望着胸口近乎透明的雪白,元丰行咽了咽口水,情不自禁地惊呼,太美了,真是太美了!
世间女人和你比起来真的是尘埃啊。这么多年以来,你知道吗?我一直只能远远地望着你,光是看着你就能获得莫大的满足。但现在,我却能肆意地玩弄你!
玄清儿没有回答,也没有任何表示。她只是那么冷冷地看着元丰行,仿佛面前发生的一幕只是发生在其它的女人身上,可即使是这样,元丰行依旧没有觉得索然无味,他一边满意,一边欣赏着玄清儿脸上冰冷的神情,并对此赞叹出声,“对啊,这才是我们高高在上的观月者——玄清儿,不会对任何人假以脸色,高高在上宛如星辰……只不过不知道,等一会儿你还能这样吗?”元丰行狠狠地抓了一下,然后用力一巴掌打在玄清儿脸上,他神色凶狠,就像是一只刚受到惊吓的恶犬。
不过玄清儿依旧高傲地抬着头,冷冷地看着元丰行,一股没有由来的愤怒如同潮水般淹没掉元丰行,他解掉了束缚住玄清儿的术式,扑了上去。
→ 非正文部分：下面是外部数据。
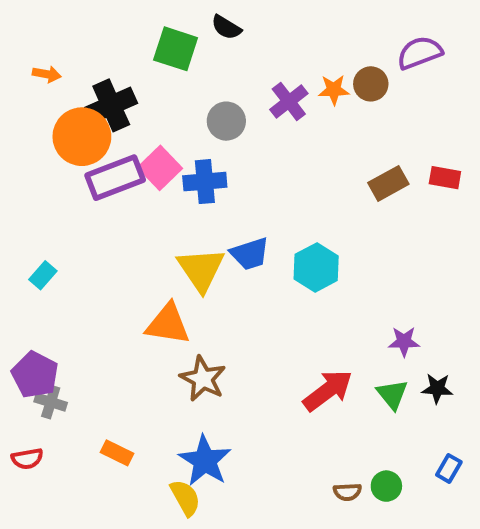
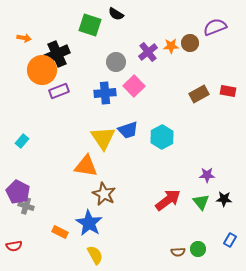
pink square: (160, 168) -> (134, 86), moved
purple rectangle: (115, 178) -> (59, 91), size x0.7
red semicircle: (27, 459) -> (14, 246), moved
blue star: (205, 461) -> (89, 223), moved

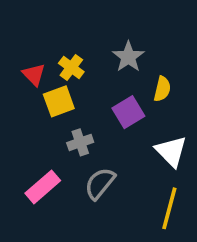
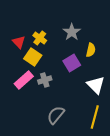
yellow square: (59, 101) -> (33, 57), turned -36
gray semicircle: (100, 183) -> (56, 115), moved
pink rectangle: (43, 187) -> (24, 80), moved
这只恶犬,用一种极其粗鲁的方式撕咬着自己猎物。
元丰行表现得根本不像是一个经验丰富的老手,动作透露着一种笨拙,疯狂的意味。他蛮狠地撕掉玄清儿的衣物,。
即使解掉了困住自己的术式,玄清儿还是没有反抗,她就像是木偶一样回应着元丰行的疯狂与激情。元丰行停了下来,他又是一巴掌凶狠地打在了玄清儿脸上,愤怒地咆哮着:“哪怕是这样,在你眼里我还是那个不值一提的道允学院学生?你以为你是谁?玄清儿,你以为你还是那个万众瞩目的观月者?看看你,你现在只不过是个青楼的ji女?只要别人付的钱足够多,明白吗?可我现在给了你一个新的机会,跟着我,我就能让你回去,我会不惜一切代价让你回去。你又能变成高高在上,万人瞩目的星辰!”
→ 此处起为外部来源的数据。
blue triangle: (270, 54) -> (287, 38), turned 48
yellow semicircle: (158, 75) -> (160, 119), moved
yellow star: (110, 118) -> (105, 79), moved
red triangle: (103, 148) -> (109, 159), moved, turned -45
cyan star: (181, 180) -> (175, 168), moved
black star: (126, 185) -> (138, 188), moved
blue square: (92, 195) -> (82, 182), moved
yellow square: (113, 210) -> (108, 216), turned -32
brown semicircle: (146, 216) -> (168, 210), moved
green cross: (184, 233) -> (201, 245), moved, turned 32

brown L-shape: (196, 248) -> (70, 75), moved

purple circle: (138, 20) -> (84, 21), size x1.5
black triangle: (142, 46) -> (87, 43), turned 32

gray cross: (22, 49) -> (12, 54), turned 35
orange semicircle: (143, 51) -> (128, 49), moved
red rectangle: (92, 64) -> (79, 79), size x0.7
冷不伶仃的,玄清儿突然吻上了元丰行,巨大的惊喜在元丰行脑海里炸开。他不太敢相信刚才发生的一切,只有那冰凉的嘴唇触感提醒着他这是真的。他以无上的喜悦与激情回以玄清儿的吻;与此同时,他紧紧地抱住玄清儿,就像是想要让玄清儿融化在自己的怀里。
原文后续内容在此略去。